To do> Filter these entries down to the lines that hold the word "screenshot", and show each of them.

Stored data>
╭──
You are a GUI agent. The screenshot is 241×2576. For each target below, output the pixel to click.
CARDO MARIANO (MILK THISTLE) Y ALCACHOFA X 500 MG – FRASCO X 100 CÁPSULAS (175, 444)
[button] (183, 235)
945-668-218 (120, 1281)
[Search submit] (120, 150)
╰──
╭──
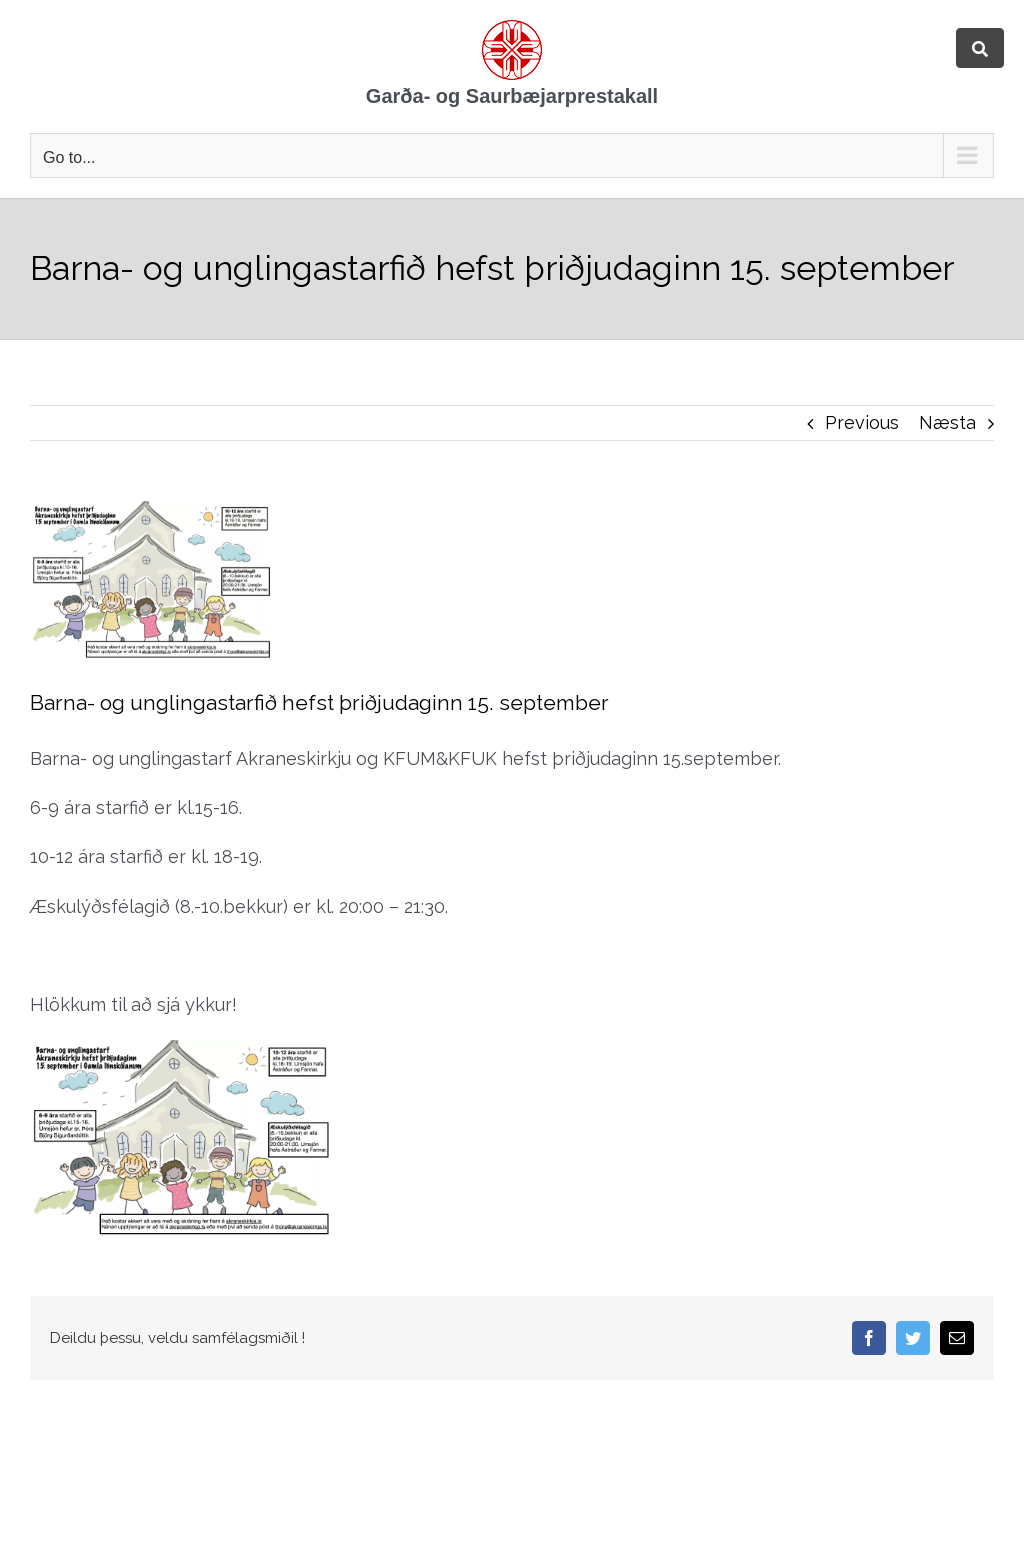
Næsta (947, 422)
╰──
╭──
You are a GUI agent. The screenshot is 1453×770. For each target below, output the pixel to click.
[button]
╰──
Result for this task>
You are a GUI agent. The screenshot is 241×2576. For each target below, output the pixel to click.
You are a GUI agent. The screenshot is 1453×770. For each target below, output the pixel to click.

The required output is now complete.